"""

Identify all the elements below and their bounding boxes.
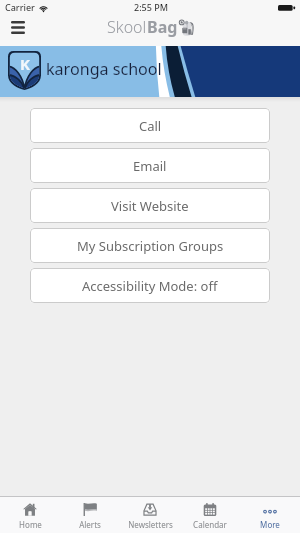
staticText: Newsletters [128, 519, 173, 530]
button[interactable]: More [240, 497, 300, 533]
staticText: Carrier [5, 1, 35, 13]
staticText: Visit Website [111, 197, 189, 215]
button[interactable]: Calendar [180, 497, 240, 533]
button[interactable]: Menu [5, 18, 31, 41]
button[interactable]: My Subscription Groups [30, 228, 270, 263]
button[interactable]: Accessibility Mode: off [30, 268, 270, 303]
staticText: karonga school [46, 58, 162, 80]
staticText: Home [19, 519, 42, 530]
staticText: Accessibility Mode: off [82, 277, 218, 295]
staticText: Email [133, 157, 167, 175]
staticText: Alerts [79, 519, 101, 530]
staticText: K [20, 54, 30, 74]
staticText: More [260, 519, 280, 530]
button[interactable]: Home [0, 497, 60, 533]
staticText: Call [139, 117, 162, 135]
button[interactable]: Call [30, 108, 270, 143]
button[interactable]: Alerts [60, 497, 120, 533]
staticText: My Subscription Groups [77, 237, 224, 255]
staticText: Bag [147, 16, 178, 38]
button[interactable]: Email [30, 148, 270, 183]
staticText: Calendar [193, 519, 227, 530]
button[interactable]: Newsletters [120, 497, 180, 533]
staticText: 2:55 PM [134, 1, 168, 13]
staticText: Skool [107, 16, 147, 38]
button[interactable]: Visit Website [30, 188, 270, 223]
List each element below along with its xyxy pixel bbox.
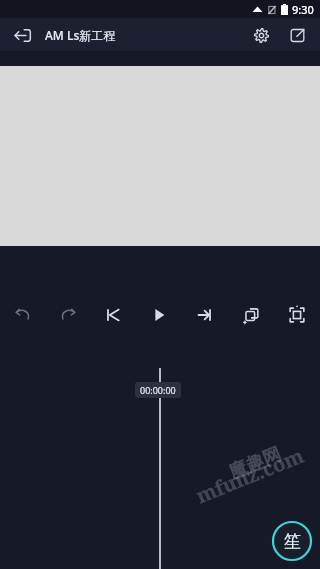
staticText: 魔趣网 — [226, 443, 284, 484]
button[interactable]: Settings — [247, 21, 275, 49]
button[interactable]: Undo — [0, 300, 45, 330]
button[interactable]: Duplicate — [228, 300, 274, 330]
staticText: AM Ls新工程 — [45, 27, 116, 43]
button[interactable]: Skip to start — [90, 300, 136, 330]
button[interactable]: Export — [283, 21, 311, 49]
staticText: mfunz.com — [192, 442, 308, 509]
button[interactable]: Skip to end — [182, 300, 228, 330]
staticText: 00:00:00 — [140, 384, 176, 396]
button[interactable]: Play — [136, 300, 182, 330]
button[interactable]: Add — [270, 519, 314, 563]
staticText: 笙 — [284, 531, 301, 552]
button[interactable]: Crop — [274, 300, 320, 330]
staticText: 9:30 — [292, 2, 314, 17]
button[interactable]: Redo — [45, 300, 90, 330]
button[interactable]: Back — [9, 22, 35, 48]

"""

• WHAT YOU SHOULD DO
If a line in the material above contains the word "Website", copy it.

• RESULT OF THIS EXERCISE
staticText: Visit Website [111, 197, 189, 215]
button[interactable]: Visit Website [30, 188, 270, 223]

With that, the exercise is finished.